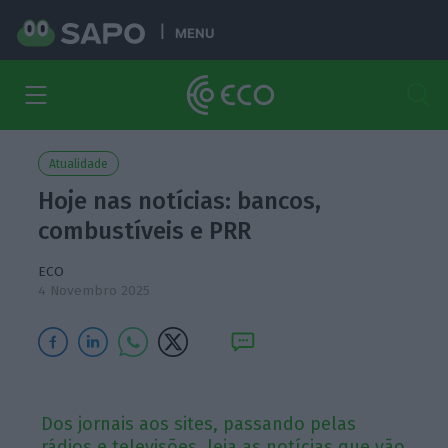
MENU
Atualidade
Hoje nas notícias: bancos,
combustíveis e PRR
ECO
4 Novembro 2025
Dos jornais aos sites, passando pelas
rádios e televisões, leia as notícias que vão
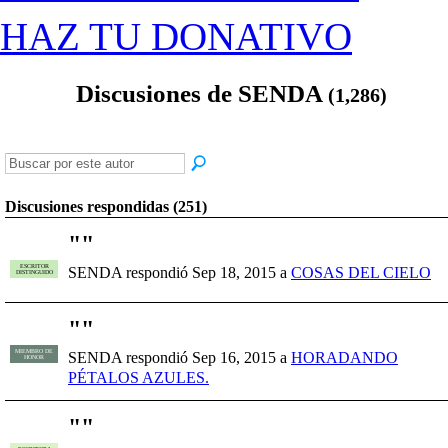
HAZ TU DONATIVO
Discusiones de SENDA
(1,286)
Discusiones respondidas (251)
"
"
ESCRITOR
SENDA respondió Sep 18, 2015 a
COSAS DEL CIELO
DISTINGUIDO
"
"
MIEMBRO DE
SENDA respondió Sep 16, 2015 a
HORADANDO
HONOR
PÉTALOS AZULES.
"
"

**What is required**.
Any picture among the entries must be skipped; copy all else exactly.

**Output for this task**.
MENU
Atualidade
Hoje nas notícias: bancos,
combustíveis e PRR
ECO
4 Novembro 2025
Dos jornais aos sites, passando pelas
rádios e televisões, leia as notícias que vão
HAZ TU DONATIVO
Discusiones de SENDA
(1,286)
Discusiones respondidas (251)
"
"
ESCRITOR
SENDA respondió Sep 18, 2015 a
COSAS DEL CIELO
DISTINGUIDO
"
"
MIEMBRO DE
SENDA respondió Sep 16, 2015 a
HORADANDO
HONOR
PÉTALOS AZULES.
"
"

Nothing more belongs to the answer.